Problem details: From the material beneath, pull every line with the word "Proč".

(Available records)

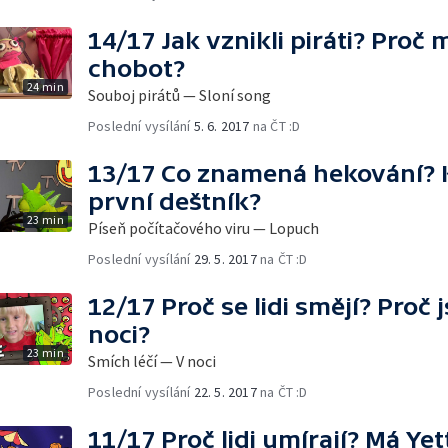
14/17 Jak vznikli piráti? Proč
chobot?
24 min
Souboj pirátů — Sloní song
Poslední vysílání
5. 6. 2017
na ČT :D
13/17 Co znamená hekování? 
první deštník?
23 min
Píseň počítačového viru — Lopuch
Poslední vysílání
29. 5. 2017
na ČT :D
12/17 Proč se lidi smějí? Proč 
noci?
23 min
Smích léčí — V noci
Poslední vysílání
22. 5. 2017
na ČT :D
11/17 Proč lidi umírají? Má Yett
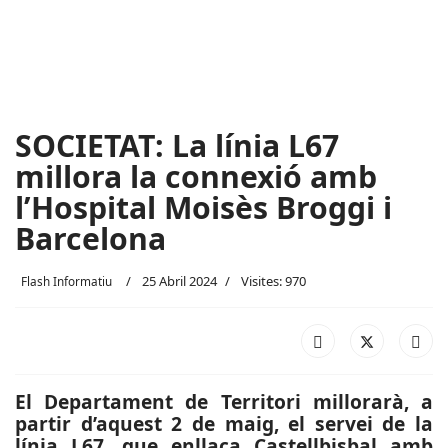
SOCIETAT: La línia L67
millora la connexió amb
l’Hospital Moisès Broggi i
Barcelona
25 Abril 2024
Visites: 970
Flash Informatiu
El Departament de Territori millorarà, a
partir d’aquest 2 de maig, el servei de la
línia L67, que enllaça Castellbisbal amb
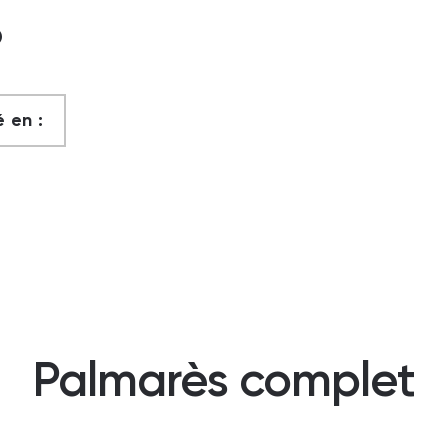
?
 en :
Palmarès complet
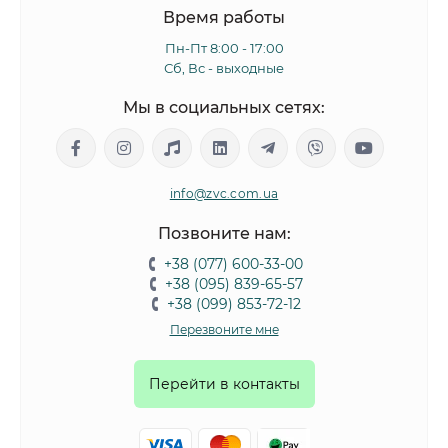
Время работы
Пн-Пт 8:00 - 17:00
Сб, Вс - выходные
Мы в социальных сетях:
info@zvc.com.ua
Позвоните нам:
+38 (077) 600-33-00
+38 (095) 839-65-57
+38 (099) 853-72-12
Перезвоните мне
Перейти в контакты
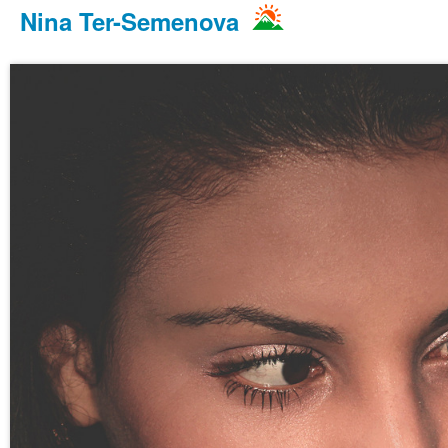
Nina Ter-Semenova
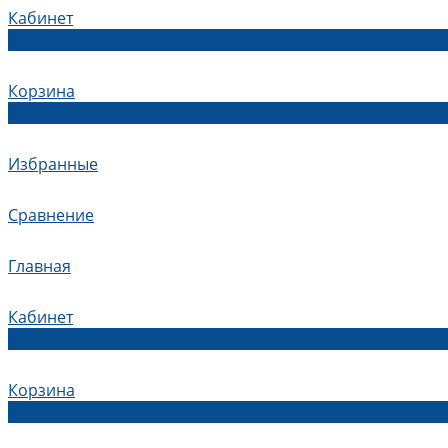
Кабинет
0
Корзина
0
Избранные
Сравнение
Главная
Кабинет
0
Корзина
0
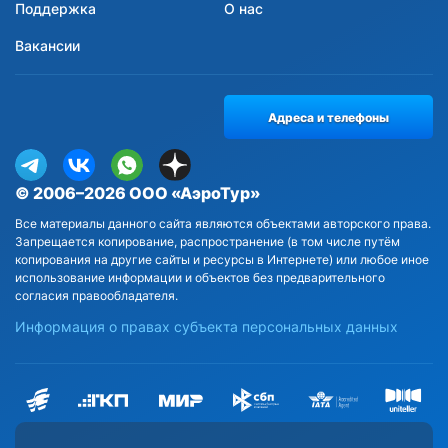
Поддержка
О нас
Вакансии
Адреса и телефоны
© 2006–2026 ООО «АэроТур»
Все материалы данного сайта являются объектами авторского права.
Запрещается копирование, распространение (в том числе путём
копирования на другие сайты и ресурсы в Интернете) или любое иное
использование информации и объектов без предварительного
согласия правообладателя.
Информация о правах субъекта персональных данных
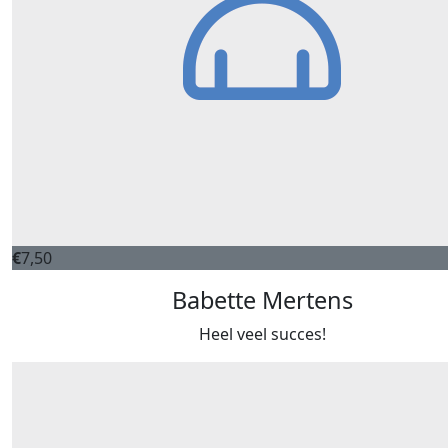
€
7,50
Babette Mertens
Heel veel succes!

(End Available records)

Solution to this task:
14/17 Jak vznikli piráti? Proč
12/17 Proč se lidi smějí? Proč 
11/17 Proč lidi umírají? Má Yett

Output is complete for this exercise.